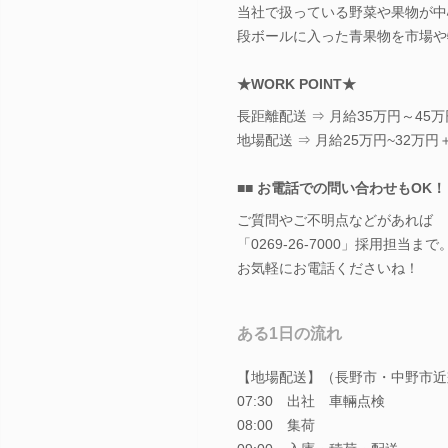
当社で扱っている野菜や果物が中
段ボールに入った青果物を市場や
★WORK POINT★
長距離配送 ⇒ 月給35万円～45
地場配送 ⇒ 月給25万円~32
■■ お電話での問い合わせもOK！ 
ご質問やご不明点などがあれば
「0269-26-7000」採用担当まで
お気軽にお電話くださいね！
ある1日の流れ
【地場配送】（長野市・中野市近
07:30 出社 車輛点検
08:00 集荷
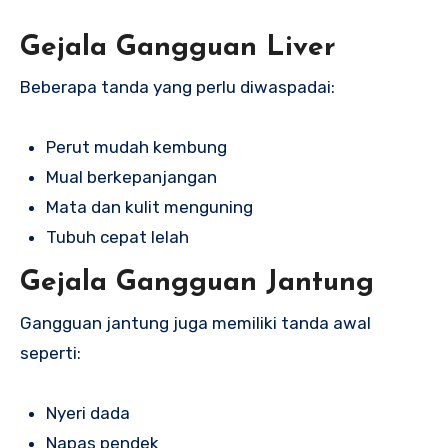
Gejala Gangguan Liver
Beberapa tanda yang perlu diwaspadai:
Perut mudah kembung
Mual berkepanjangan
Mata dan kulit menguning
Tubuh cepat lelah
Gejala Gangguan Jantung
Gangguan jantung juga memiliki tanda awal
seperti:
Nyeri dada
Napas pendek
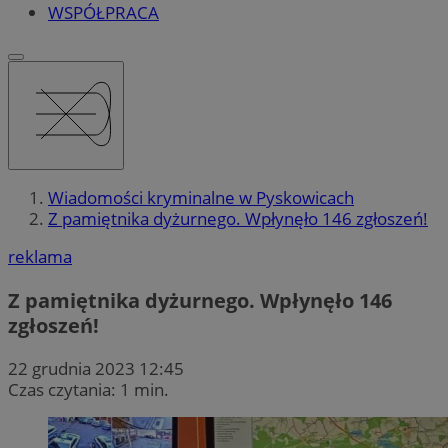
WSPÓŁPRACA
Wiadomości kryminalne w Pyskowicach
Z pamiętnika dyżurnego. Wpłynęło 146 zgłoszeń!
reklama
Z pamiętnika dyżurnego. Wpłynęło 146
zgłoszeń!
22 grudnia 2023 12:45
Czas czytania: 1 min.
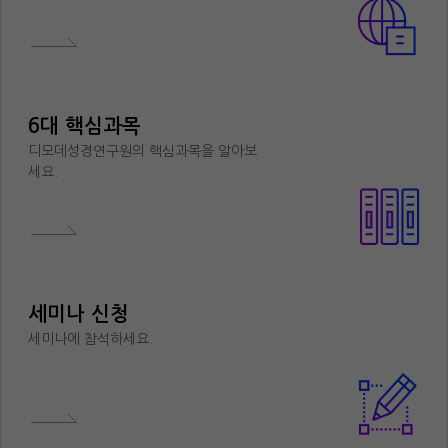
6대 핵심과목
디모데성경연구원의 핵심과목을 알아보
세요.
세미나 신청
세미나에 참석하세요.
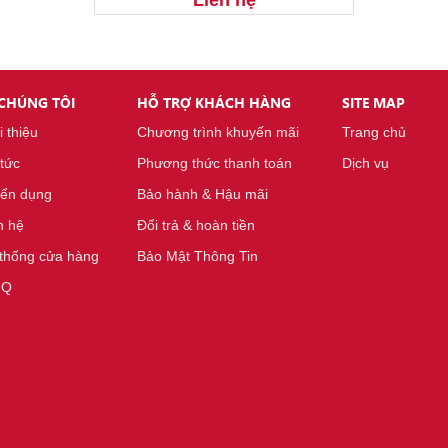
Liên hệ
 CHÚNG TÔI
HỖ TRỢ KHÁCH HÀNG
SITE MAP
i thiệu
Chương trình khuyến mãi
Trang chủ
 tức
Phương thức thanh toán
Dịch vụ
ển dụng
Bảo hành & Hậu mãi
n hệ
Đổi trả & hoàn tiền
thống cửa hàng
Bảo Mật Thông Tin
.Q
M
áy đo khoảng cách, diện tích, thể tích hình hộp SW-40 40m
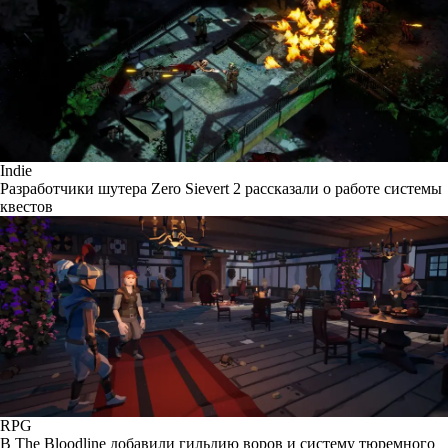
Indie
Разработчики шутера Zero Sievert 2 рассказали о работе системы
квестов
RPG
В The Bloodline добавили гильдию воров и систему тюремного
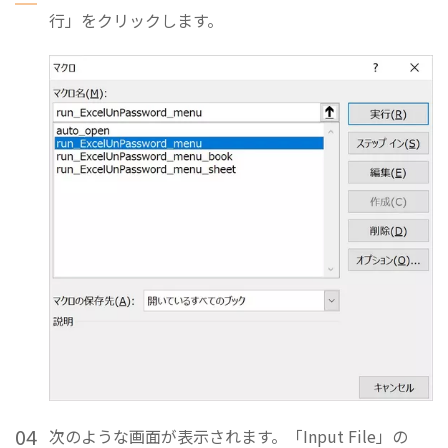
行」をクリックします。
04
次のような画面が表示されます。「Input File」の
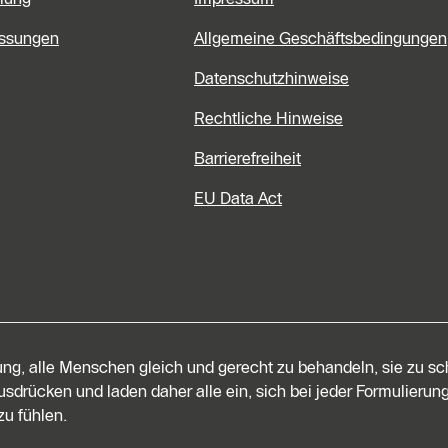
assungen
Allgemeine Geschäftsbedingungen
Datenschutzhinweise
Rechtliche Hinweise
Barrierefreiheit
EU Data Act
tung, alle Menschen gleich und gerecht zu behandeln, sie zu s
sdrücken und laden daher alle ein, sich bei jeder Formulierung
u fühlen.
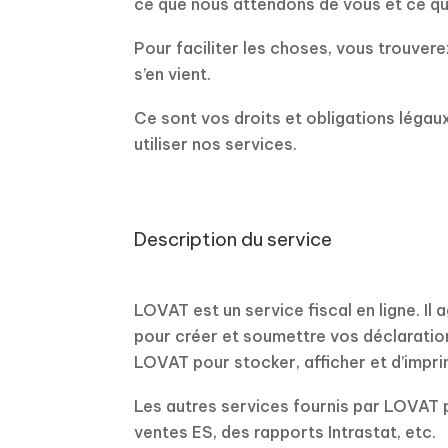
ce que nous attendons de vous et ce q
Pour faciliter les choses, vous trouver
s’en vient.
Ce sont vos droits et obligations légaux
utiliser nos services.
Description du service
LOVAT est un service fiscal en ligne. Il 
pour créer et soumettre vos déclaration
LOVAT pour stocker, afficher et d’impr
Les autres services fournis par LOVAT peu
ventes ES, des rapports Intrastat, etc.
--
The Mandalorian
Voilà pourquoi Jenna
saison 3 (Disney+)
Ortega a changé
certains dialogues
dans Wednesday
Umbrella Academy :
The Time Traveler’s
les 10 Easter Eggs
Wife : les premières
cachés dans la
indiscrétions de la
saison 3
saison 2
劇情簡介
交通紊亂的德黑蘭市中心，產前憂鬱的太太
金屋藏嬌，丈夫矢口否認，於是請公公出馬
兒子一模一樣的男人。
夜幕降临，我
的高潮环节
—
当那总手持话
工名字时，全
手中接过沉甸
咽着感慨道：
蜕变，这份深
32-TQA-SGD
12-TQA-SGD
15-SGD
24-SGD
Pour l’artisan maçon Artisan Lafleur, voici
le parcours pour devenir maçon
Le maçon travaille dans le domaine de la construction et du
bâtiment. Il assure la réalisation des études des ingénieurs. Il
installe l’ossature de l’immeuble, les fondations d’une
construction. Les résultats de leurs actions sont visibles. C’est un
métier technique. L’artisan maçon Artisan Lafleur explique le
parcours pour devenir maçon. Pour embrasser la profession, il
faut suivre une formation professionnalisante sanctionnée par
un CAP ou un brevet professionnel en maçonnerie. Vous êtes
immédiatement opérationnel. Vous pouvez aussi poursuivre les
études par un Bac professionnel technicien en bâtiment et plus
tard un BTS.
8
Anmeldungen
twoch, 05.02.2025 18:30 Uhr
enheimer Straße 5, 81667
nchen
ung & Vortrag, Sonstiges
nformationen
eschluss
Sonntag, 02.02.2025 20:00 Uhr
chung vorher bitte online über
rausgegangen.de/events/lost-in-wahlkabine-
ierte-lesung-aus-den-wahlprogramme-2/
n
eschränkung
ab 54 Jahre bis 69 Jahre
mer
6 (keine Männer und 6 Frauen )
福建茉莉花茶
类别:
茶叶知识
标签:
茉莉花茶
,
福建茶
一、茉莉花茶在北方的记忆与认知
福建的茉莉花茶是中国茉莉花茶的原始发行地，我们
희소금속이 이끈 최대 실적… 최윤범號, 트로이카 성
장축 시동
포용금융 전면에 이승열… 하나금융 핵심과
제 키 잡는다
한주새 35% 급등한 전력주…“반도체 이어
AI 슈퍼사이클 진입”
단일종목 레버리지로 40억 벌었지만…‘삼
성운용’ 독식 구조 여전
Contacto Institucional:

■ WHAT THE TASK REQUIRES: Write out exactly the run of lines above that starts at the line containing "Разработчики шутера Zero" and ends at the line containing "s’en vient.". Include both, and leave the pictures out.

■ TASK SOLUTION:
Разработчики шутера Zero Sievert 2 рассказали о работе системы
квестов
RPG
В The Bloodline добавили гильдию воров и систему тюремного
行」をクリックします。
04
次のような画面が表示されます。「Input File」の
assungen
Allgemeine Geschäftsbedingungen
Datenschutzhinweise
Rechtliche Hinweise
Barrierefreiheit
EU Data Act
tung, alle Menschen gleich und gerecht zu behandeln, sie zu s
sdrücken und laden daher alle ein, sich bei jeder Formulierung
u fühlen.
ce que nous attendons de vous et ce q
Pour faciliter les choses, vous trouver
s’en vient.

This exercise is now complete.